▶ **WHAT NEEDS TO BE DONE**
Copy out each line containing "emprego" from the entries below.

━━━━

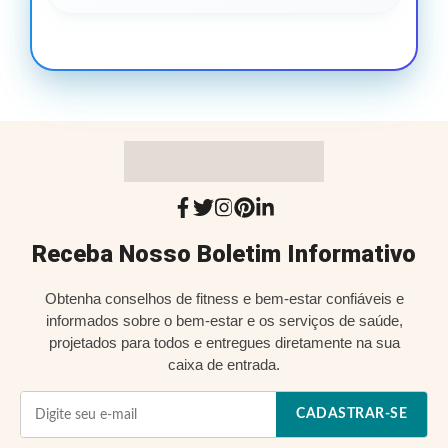
Receba Nosso Boletim Informativo
Obtenha conselhos de fitness e bem-estar confiáveis e
informados sobre o bem-estar e os serviços de saúde,
projetados para todos e entregues diretamente na sua
caixa de entrada.
CADASTRAR-SE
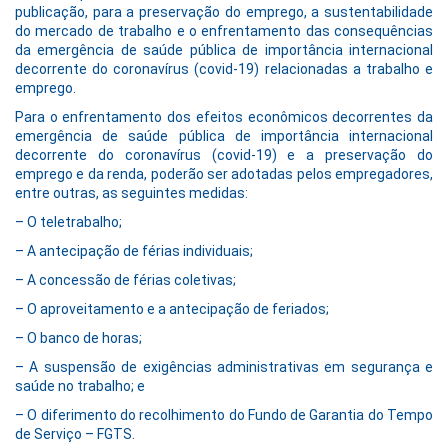
publicação, para a preservação do emprego, a sustentabilidade
do mercado de trabalho e o enfrentamento das consequências
da emergência de saúde pública de importância internacional
decorrente do coronavírus (covid-19) relacionadas a trabalho e
emprego.
Para o enfrentamento dos efeitos econômicos decorrentes da
emergência de saúde pública de importância internacional
decorrente do coronavírus (covid-19) e a preservação do
emprego e da renda, poderão ser adotadas pelos empregadores,
entre outras, as seguintes medidas:
– O teletrabalho;
– A antecipação de férias individuais;
– A concessão de férias coletivas;
– O aproveitamento e a antecipação de feriados;
– O banco de horas;
– A suspensão de exigências administrativas em segurança e
saúde no trabalho; e
– O diferimento do recolhimento do Fundo de Garantia do Tempo
de Serviço – FGTS.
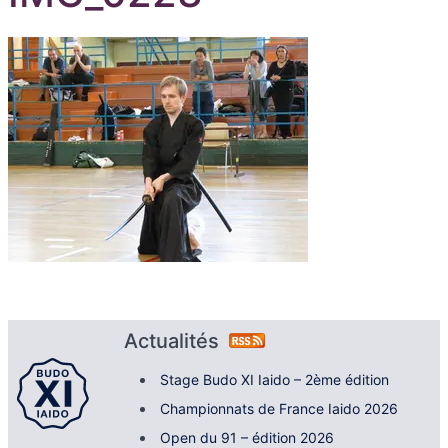
Actualités
Stage Budo XI Iaido – 2ème édition
Championnats de France Iaido 2026
Open du 91 – édition 2026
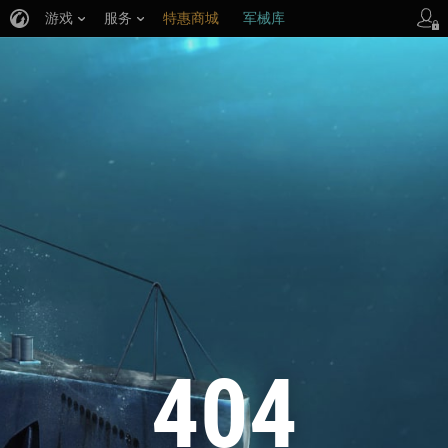
游戏
服务
特惠商城
军械库
404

━━━━

▶ **WRITTEN REPLY**
publicação, para a preservação do emprego, a sustentabilidade
emprego.
emprego e da renda, poderão ser adotadas pelos empregadores,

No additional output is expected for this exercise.